Hundreds of academics in Taiwan published an open letter on Wednesday urging voters to vote “no” in an upcoming referendum that proposes to reverse a policy of phasing out nuclear power.
Alongside local elections on Nov. 24, Taiwan will simultaneously hold 10 referendums, including one about nuclear power.
The referendum proposed to abolish a clause of the Electricity Act that was added in 2017, which stipulated that Taiwan’s nuclear power plants would be shut down by 2025.
Initiators of the referendum argue that nuclear power is safe and clean.
The letter, endorsed by 559 academics including Nobel Chemistry Prize laureate Lee Yuan-Tseh, urged the public to vote to keep the clause.
The letter stressed the dangers posed by Taiwan’s nuclear plants and unresolved radioactive waste problems.
Taiwan’s nuclear waste has piled up at three ageing power plants and at a 36-year-old interim storage facility on Orchid Island, an offshore islet in eastern Taiwan.

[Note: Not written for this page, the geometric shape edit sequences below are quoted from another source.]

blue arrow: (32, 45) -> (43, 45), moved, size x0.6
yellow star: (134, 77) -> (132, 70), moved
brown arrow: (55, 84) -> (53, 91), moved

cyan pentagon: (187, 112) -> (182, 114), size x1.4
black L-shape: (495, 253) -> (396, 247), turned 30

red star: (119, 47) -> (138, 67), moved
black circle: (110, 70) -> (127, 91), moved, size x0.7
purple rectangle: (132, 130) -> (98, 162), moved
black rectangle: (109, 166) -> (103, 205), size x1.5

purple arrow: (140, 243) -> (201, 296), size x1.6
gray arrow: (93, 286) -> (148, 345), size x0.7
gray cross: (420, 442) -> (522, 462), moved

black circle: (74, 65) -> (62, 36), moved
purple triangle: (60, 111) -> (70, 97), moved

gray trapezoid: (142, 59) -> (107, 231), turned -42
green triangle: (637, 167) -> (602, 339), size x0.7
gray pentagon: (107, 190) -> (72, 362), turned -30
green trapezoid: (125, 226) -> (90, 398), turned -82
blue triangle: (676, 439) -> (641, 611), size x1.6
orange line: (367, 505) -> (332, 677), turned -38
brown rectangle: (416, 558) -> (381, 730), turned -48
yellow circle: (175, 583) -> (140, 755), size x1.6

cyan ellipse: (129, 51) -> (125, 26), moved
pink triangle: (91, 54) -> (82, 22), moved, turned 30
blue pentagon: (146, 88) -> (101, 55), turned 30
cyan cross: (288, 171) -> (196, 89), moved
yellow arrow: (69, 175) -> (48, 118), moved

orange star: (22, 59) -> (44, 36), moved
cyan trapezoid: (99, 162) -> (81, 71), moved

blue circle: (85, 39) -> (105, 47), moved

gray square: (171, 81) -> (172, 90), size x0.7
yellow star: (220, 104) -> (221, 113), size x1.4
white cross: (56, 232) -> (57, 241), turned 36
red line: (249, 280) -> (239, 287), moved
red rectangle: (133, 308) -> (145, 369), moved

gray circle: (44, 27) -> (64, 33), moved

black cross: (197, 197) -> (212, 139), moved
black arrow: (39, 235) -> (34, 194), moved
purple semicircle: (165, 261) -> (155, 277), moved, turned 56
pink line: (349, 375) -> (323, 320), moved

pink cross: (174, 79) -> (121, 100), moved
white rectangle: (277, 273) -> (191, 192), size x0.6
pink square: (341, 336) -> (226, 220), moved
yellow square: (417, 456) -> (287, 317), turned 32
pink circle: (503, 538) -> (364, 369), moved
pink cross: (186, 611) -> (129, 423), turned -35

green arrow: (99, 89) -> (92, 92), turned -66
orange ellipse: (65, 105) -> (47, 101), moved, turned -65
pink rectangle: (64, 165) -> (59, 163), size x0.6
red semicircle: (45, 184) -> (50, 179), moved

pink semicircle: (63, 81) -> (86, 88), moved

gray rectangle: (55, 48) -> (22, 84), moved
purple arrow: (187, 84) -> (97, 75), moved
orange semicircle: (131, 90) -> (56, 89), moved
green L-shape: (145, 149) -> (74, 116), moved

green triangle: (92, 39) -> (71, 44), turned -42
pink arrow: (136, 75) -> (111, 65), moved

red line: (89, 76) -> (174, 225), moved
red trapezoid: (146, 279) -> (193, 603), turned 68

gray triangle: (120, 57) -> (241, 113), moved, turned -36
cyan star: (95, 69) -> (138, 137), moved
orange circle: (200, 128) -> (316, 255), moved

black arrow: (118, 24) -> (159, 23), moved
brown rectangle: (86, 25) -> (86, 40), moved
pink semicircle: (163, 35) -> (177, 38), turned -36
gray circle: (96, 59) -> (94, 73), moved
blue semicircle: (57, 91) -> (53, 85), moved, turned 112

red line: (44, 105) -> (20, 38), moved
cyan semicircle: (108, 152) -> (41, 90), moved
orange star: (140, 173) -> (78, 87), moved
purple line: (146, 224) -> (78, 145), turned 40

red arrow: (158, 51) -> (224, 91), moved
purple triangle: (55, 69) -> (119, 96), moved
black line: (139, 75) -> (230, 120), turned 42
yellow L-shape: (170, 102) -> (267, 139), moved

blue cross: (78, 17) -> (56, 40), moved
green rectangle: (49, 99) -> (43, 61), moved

Chen Wen-shan, a geoscientist at National Taiwan University, told a news conference that recent surveys revealed that the earthquake-prone island’s nuclear power plants sit very close to active faults.
“Regarding nuclear safety issues, you can’t bargain,’’ Chen said, adding that the threats posed by tsunamis to nuclear power plants were not seriously studied until Japan’s Fukushima nuclear disaster in 2011.
Taiwan President Tsai Ing-wen, since her inauguration in May 2016, has called for 20 per cent of the island’s power to come from renewable sources by 2025 as part of an effort to phase out nuclear power.